Variability of the reform implementation
In the first years after the law approval, several researchers noted a marked variation in service provision for different areas of the country, especially between the more wealthy areas of Northern and Central Italy and the poorer Regions of the South and the islands (e.g., Sicily and Sardinia) (Bollini et al., 1986; de Girolamo, 1989). Yet, variation in structure and process indicators can also be found in neighboring areas (Barbato et al., 1992a, b; de Girolamo et al., 1988; Salvador-Carulla et al., 2005).
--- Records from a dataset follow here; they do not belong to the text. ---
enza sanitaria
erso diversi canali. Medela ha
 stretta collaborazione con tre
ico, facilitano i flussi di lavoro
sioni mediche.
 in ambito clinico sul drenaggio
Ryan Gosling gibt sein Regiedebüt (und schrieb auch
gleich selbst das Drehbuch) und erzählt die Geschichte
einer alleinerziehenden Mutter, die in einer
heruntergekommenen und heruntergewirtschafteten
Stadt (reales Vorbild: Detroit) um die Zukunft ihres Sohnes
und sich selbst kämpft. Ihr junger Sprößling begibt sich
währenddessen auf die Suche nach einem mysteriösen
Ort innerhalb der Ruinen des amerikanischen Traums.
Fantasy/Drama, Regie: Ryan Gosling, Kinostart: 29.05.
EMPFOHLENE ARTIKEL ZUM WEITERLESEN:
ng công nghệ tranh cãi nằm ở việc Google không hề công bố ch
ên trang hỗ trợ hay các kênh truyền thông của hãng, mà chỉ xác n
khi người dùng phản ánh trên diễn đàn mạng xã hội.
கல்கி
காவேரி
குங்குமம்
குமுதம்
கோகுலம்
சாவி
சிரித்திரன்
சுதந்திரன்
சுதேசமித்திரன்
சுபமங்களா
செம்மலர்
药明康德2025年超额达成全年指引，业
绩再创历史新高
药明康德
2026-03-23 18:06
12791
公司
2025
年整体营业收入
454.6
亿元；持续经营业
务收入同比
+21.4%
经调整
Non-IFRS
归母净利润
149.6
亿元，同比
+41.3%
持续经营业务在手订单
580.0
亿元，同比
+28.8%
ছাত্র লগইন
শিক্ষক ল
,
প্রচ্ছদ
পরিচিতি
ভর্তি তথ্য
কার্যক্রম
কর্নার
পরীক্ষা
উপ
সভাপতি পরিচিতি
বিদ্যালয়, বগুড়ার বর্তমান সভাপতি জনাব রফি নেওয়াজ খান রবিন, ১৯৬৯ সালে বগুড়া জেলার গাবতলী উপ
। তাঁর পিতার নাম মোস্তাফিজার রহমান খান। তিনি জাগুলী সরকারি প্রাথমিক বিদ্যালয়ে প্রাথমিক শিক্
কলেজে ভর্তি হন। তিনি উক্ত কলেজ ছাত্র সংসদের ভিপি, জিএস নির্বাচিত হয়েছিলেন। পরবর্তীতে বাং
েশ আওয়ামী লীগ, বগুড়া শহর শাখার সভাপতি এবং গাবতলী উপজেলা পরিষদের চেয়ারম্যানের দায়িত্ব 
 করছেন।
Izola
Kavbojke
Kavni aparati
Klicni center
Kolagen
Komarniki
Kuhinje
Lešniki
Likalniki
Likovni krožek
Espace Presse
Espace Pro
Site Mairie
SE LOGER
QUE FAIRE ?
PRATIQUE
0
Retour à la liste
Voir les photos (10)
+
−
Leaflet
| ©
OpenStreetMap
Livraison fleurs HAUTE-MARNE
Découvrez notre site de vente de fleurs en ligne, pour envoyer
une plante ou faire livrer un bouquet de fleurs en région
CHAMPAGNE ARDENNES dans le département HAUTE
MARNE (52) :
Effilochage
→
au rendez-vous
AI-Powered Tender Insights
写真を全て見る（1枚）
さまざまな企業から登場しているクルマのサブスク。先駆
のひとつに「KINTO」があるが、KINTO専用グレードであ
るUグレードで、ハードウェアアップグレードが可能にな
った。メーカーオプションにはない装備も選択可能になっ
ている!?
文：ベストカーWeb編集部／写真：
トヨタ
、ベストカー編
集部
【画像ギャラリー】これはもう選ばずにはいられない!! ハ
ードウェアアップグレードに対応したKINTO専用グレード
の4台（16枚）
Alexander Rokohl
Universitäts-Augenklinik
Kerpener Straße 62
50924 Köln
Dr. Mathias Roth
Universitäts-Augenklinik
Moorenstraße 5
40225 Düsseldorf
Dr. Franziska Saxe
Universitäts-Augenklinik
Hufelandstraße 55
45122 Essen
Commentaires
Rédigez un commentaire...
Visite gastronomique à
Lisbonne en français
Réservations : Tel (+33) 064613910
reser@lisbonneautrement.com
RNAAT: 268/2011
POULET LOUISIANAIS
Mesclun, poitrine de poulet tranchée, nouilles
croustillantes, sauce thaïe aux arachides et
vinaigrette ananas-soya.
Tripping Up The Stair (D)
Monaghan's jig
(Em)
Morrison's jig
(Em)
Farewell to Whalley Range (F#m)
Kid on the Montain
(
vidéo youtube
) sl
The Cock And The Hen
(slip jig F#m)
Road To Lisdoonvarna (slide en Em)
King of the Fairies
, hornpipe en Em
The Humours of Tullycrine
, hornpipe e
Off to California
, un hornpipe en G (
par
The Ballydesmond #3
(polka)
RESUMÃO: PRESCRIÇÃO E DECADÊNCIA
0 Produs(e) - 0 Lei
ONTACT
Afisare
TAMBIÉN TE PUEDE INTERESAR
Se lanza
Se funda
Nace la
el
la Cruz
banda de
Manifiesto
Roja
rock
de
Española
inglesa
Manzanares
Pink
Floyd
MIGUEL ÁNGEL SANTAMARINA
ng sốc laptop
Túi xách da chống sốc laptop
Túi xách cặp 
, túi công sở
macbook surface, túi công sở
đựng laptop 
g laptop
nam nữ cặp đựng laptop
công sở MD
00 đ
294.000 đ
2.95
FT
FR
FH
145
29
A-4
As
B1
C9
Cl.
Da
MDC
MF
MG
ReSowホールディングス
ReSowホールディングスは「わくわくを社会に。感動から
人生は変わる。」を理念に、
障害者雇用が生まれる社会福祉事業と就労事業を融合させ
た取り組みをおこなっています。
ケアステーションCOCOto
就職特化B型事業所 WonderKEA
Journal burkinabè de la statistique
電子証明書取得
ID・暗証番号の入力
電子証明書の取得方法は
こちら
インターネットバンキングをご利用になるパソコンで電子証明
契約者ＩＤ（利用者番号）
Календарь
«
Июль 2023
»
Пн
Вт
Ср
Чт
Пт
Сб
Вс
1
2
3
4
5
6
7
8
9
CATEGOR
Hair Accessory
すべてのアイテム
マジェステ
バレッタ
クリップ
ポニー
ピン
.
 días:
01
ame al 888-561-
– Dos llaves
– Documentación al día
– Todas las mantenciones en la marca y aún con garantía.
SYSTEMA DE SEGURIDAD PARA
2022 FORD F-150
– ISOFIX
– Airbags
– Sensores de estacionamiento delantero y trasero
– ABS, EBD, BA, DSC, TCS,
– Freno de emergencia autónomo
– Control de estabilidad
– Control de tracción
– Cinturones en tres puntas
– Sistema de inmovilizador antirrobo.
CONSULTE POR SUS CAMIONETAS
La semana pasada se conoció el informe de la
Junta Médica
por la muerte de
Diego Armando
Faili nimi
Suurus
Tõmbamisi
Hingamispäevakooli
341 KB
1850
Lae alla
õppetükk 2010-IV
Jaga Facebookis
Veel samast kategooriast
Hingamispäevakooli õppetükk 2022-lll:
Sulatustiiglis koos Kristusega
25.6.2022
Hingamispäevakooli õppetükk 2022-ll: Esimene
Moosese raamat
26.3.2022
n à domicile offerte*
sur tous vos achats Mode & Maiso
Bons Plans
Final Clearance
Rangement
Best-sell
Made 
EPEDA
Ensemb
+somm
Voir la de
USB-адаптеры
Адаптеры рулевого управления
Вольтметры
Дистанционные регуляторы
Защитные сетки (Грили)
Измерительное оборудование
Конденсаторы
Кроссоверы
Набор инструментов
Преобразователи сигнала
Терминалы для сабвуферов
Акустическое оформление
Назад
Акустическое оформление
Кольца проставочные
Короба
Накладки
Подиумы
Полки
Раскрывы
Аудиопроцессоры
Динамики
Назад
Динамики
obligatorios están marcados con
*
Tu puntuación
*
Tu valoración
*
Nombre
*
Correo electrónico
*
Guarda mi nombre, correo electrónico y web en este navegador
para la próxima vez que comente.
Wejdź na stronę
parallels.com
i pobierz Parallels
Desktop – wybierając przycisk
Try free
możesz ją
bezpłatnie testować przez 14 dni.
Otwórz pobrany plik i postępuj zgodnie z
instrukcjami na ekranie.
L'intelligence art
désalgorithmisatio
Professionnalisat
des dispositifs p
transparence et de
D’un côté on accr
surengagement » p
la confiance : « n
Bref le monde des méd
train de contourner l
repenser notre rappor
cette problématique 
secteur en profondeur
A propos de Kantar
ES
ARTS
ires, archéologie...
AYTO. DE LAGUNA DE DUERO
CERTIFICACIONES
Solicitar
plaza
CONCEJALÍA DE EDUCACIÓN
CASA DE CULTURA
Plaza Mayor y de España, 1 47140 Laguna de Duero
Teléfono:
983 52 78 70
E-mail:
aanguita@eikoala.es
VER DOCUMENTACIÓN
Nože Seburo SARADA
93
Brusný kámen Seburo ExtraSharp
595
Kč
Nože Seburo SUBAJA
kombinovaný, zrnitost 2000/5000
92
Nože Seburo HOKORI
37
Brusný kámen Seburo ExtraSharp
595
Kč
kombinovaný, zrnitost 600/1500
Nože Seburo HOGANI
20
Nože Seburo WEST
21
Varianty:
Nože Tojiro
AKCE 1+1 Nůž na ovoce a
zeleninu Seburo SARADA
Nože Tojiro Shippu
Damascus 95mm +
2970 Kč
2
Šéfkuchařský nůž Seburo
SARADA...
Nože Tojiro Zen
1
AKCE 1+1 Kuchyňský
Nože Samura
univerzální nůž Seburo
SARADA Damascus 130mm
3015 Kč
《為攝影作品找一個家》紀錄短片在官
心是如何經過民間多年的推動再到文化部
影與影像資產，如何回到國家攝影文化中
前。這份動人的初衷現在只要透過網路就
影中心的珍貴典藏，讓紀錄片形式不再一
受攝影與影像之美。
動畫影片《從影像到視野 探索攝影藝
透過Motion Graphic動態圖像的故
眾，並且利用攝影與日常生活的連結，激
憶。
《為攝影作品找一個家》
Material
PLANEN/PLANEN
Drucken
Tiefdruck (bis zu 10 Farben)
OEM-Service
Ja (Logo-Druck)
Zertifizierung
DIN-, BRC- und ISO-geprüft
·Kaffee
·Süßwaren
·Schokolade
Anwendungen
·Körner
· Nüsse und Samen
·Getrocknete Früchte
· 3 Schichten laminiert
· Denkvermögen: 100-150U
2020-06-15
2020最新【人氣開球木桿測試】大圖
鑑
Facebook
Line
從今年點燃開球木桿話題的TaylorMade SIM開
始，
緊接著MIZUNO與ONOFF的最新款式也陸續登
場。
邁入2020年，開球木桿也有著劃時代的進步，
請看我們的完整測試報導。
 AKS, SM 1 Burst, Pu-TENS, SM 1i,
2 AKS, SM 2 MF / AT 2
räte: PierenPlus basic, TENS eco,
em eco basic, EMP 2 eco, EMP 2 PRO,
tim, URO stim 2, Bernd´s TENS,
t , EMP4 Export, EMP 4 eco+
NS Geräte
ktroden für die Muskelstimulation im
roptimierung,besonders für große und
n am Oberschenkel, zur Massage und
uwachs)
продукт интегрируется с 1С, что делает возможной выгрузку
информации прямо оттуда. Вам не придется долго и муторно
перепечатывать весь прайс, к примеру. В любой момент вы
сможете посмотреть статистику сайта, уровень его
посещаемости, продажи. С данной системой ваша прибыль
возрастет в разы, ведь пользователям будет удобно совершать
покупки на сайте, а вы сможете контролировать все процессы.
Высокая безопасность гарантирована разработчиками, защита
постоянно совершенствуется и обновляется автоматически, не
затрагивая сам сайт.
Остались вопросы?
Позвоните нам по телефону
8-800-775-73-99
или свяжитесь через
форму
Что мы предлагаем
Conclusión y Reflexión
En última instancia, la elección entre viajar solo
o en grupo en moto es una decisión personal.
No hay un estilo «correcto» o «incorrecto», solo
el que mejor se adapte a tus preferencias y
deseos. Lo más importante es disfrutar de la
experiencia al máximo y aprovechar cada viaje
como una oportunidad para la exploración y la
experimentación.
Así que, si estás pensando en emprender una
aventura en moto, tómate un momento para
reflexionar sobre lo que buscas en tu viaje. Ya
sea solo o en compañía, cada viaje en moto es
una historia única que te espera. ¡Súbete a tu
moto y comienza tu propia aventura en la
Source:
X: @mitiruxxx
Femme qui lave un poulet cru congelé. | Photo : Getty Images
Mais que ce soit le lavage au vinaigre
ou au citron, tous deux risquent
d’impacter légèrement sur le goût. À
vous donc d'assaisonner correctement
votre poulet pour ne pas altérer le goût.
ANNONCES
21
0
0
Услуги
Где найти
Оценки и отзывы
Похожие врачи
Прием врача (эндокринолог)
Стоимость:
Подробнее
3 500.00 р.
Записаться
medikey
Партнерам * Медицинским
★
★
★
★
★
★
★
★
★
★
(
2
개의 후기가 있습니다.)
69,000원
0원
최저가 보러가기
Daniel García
Hence, if Italy is to achieve uniform, evidence-based standards of care throughout the country, this imbalance between different areas and different services must be addressed.
Unresolved public health issues
A more difficult issue confronting policy planners and clinicians is the quality of care delivered in existing mental health services. Both drug utilization studies and a variety of other data point to an unsatisfactory situation, although many problems encountered in Italy today are also observed in most other European countries (e.g., poor prescribing practice, limited availability of effective psychosocial programmes, etc.) (Kohn et al., 2004). More in-depth evaluations are needed, some of which, however, will soon be available.
Additional information will also be required if we are to understand whether the relatively more favorable outcome of severely-ill patients (as compared to the past) can be attributed to more effective forms of treatment, the elimination of an iatrogenic environment (e.g., the MH), or to non-clinical factors (e.g., changes in the socio-economic environment, or wider availability of family support).
Conclusions: a few lessons
What main lessons, if any, can be learned from the Italian experience? The first is that the transition from a predominantly hospital-based service to a predominantly community-based service cannot be accomplished simply by closing MHs. Appropriate alternative facilities must be provided and this requires adequate time for planning and implementation. Once the initial enthusiasm for community care as a sort of “magic box” has faded, there is growing awareness of the fact that community care “is a service delivery vehicle. It can allow treatment to be offered to a patient, but is not the treatment itself. This distinction is important, as the actual ingredients of treatment have been insufficiently emphasized” (Thornicroft, 2000). The second point is that political and administrative commitment is essential. Community care is not, and will never be, a cheap solution (although MHs with minimally acceptable standards are expensive), but indeed is much more expensive! In fact, if community care is to be effective, investments must made in buildings, staff, staff training, and in backup facilities.
The third point is that “monitoring and evaluation are important aspects of change: planning and evaluation should go hand in hand and evaluation should, wherever possible, have an epidemiological basis” (Tansella and Williams, 1987). Hence, large studies conducted nationally and multicentric studies comparing Italy and other countries over the most recent years represent important (but only preliminary) achievements in this direction. At that point, a strong evidence-base should make further improvements in the system possible—although nearly 30 years of experience in mental health reform in Italy provides no guarantee that this will happen!